AF: DVP was Co-Founded by Sonny Digital and Ryan Rapaport in 2019, as well as myself. In laments terms we are a portfolio company that’s creating an ecosystem for minority brands, companies, and private equity to come into the legal cannabis industry with favorable terms and gain access to cannabis equity. We’re in the process of announcing two new partnerships soon, both with Ex-NBA stars, but we can’t divulge quite yet.

LW: Tell me about the Black Entrepreneurs series that DVP is working on.
AF: So as one of the young black executives navigating the space in 2019, I came into great relationships with prominent people who’ve been immensely successful. These people range from heads of $700M Venture Capital firms to black founders my age who’ve successfully sold millions of dollars in revenue for black-owned products. Realizing how much this information was helping me, DVP decided to just ask these people to repeat our conversation for those not fortunate enough to be quite where we are yet. One we did that I’m proud of was with Nicolle Callier, she’s an accomplished Journalist whose produced content for nearly all of the large publishers in the space. There was a lack of relevant information for black people, and we are going to do our part in fixing that this year.

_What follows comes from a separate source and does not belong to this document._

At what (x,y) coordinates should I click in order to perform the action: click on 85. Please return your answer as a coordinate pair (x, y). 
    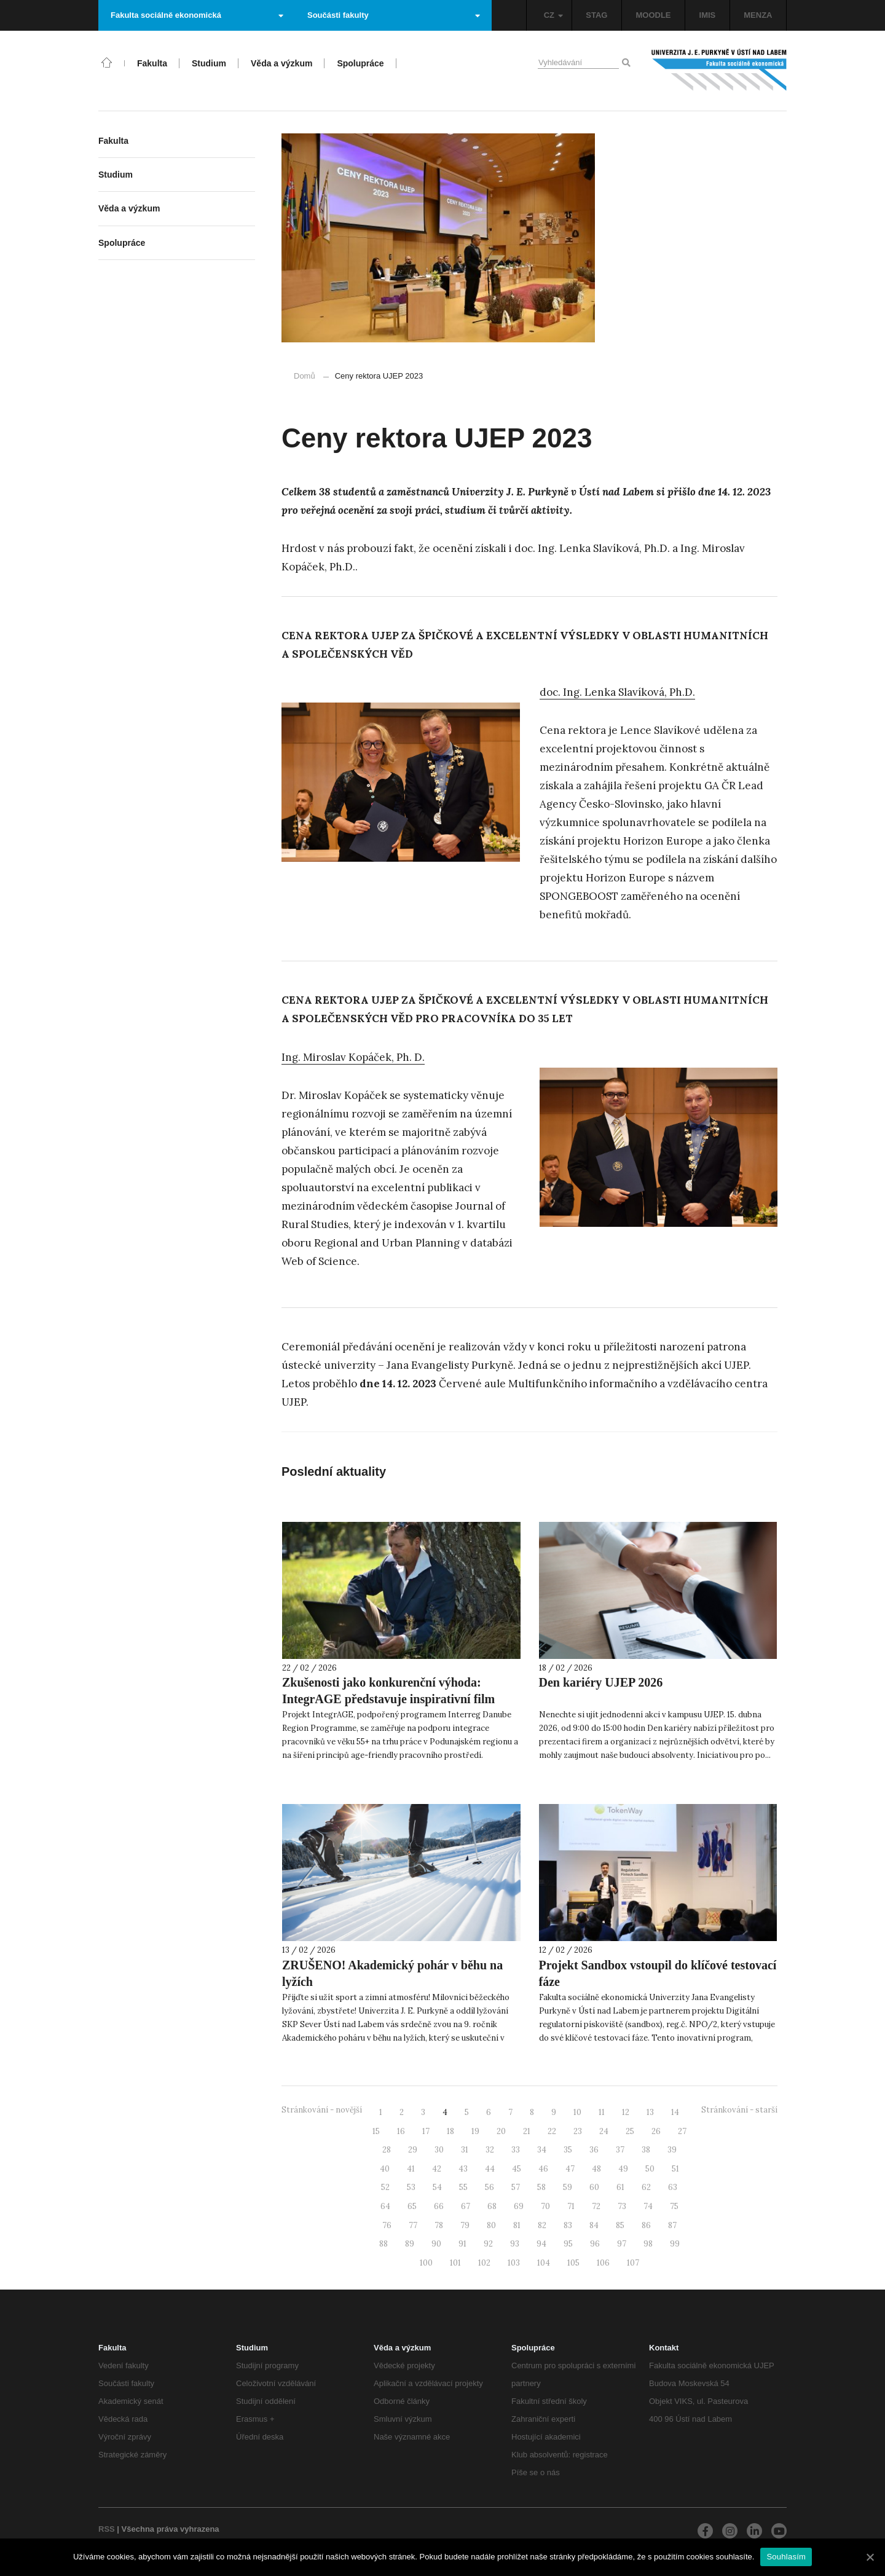
    Looking at the image, I should click on (620, 2225).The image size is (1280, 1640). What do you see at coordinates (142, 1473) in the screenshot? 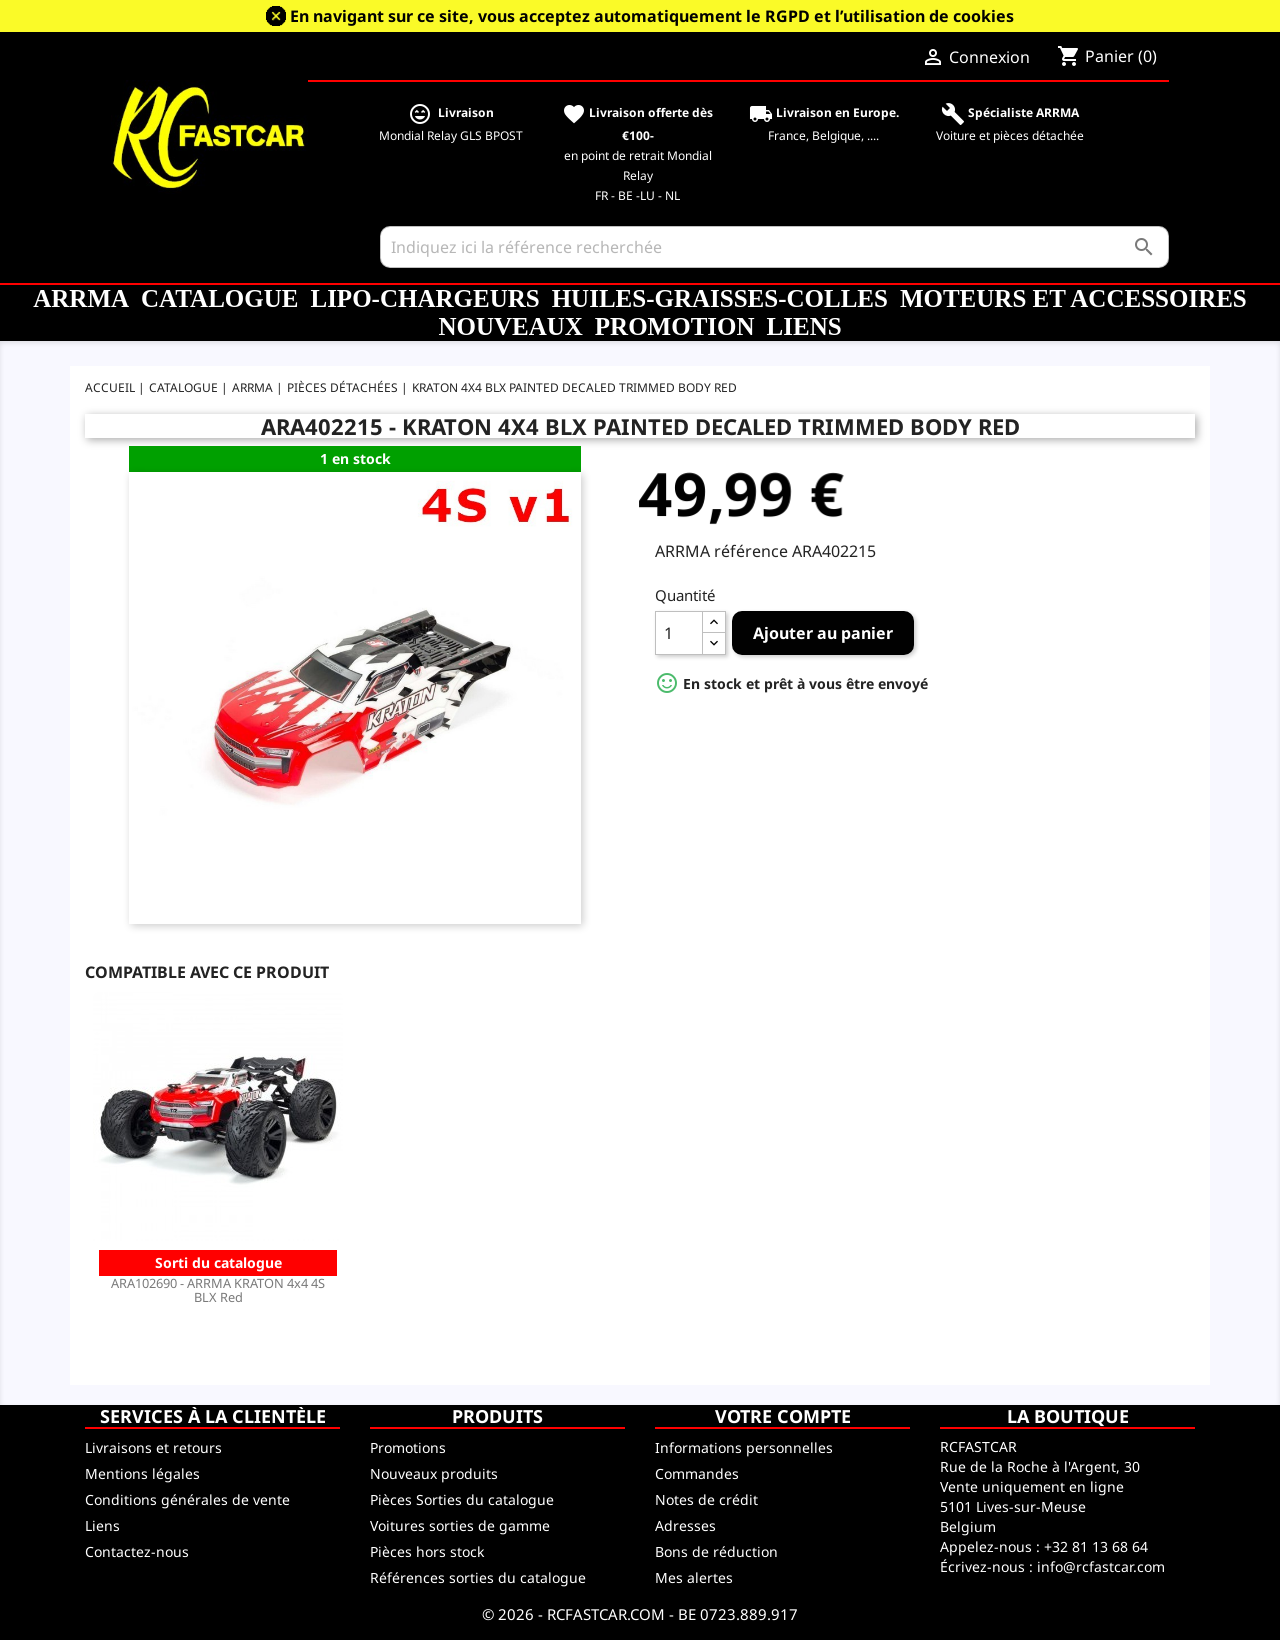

LW: How can Black entrepreneurs better prepare themselves to excel in this industry?

AF: I always tell people that the talent transfers. If you’re a videographer, companies need that. If you’re a genius at retail sales, companies need that. I’d say learn as much as you can about your state or city you’re thinking of going into, and attend events. Shake hands, talk to local policy-makers and politicians.

The industry is moving fast, but these people in it are not smarter than you. Maybe more familiar with what’s happening, but if you’re devoted, you’ll close that gap quickly.